=== Work to complete ===
If the records below hold pictures, omit them, and print exactly the lines from the first line through the line containing "eder inden for", inclusive.

[Page images and extracted text]
———

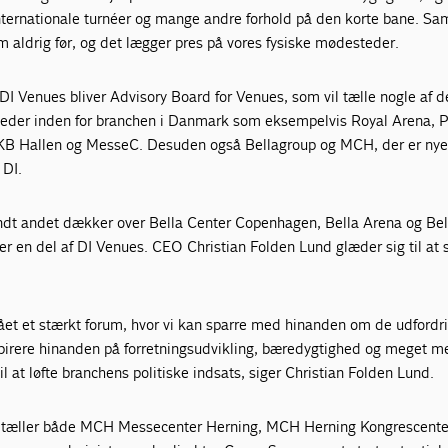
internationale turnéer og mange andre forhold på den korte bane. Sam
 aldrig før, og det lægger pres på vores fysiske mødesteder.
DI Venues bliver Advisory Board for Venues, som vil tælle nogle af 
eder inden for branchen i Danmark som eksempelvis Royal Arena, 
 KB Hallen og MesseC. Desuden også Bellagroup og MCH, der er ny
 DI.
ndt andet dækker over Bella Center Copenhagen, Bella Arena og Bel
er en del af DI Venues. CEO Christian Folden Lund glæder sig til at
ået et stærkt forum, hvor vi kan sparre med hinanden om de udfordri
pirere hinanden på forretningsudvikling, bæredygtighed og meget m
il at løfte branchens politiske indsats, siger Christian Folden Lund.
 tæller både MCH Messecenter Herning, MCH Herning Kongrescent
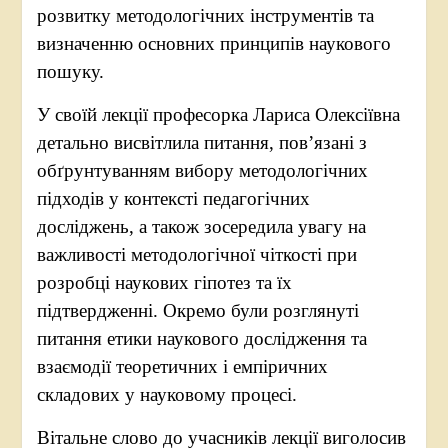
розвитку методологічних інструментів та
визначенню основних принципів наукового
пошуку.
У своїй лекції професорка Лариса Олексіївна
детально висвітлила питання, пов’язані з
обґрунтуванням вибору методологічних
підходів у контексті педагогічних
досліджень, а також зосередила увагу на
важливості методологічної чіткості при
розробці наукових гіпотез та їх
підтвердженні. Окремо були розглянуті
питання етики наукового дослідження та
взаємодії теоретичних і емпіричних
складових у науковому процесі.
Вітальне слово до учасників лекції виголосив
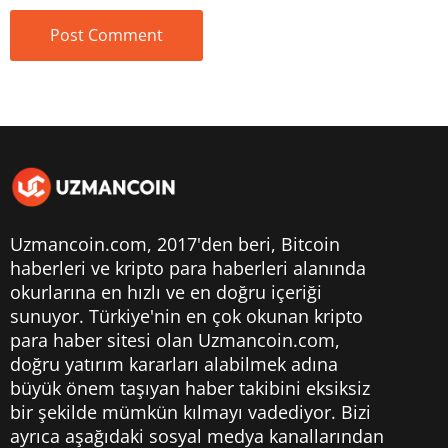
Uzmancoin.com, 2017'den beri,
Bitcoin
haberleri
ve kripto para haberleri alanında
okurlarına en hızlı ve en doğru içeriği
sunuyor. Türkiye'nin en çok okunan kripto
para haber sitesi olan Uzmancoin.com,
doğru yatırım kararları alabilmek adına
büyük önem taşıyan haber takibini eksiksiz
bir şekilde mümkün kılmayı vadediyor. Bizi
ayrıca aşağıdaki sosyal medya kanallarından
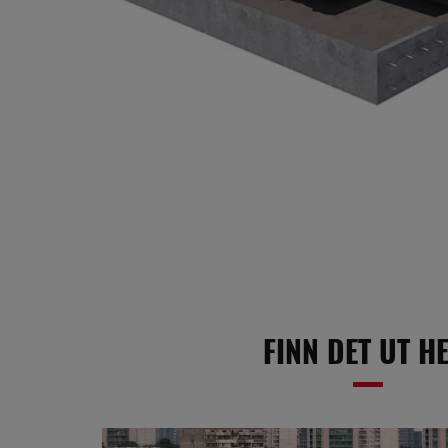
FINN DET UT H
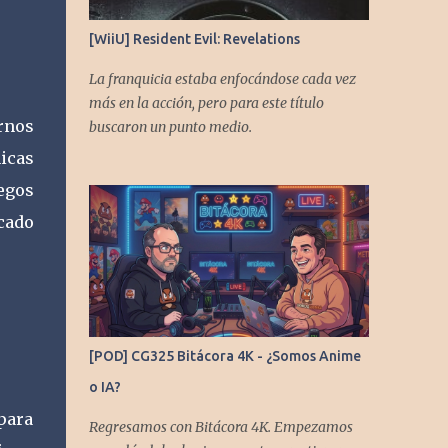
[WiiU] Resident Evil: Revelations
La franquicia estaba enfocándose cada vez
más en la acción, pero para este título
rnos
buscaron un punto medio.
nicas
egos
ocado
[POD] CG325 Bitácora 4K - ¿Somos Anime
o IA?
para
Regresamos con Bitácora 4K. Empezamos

———

=== Exercise output ===
internationale turnéer og mange andre forhold på den korte bane. Sam
 aldrig før, og det lægger pres på vores fysiske mødesteder.
DI Venues bliver Advisory Board for Venues, som vil tælle nogle af 
eder inden for branchen i Danmark som eksempelvis Royal Arena, 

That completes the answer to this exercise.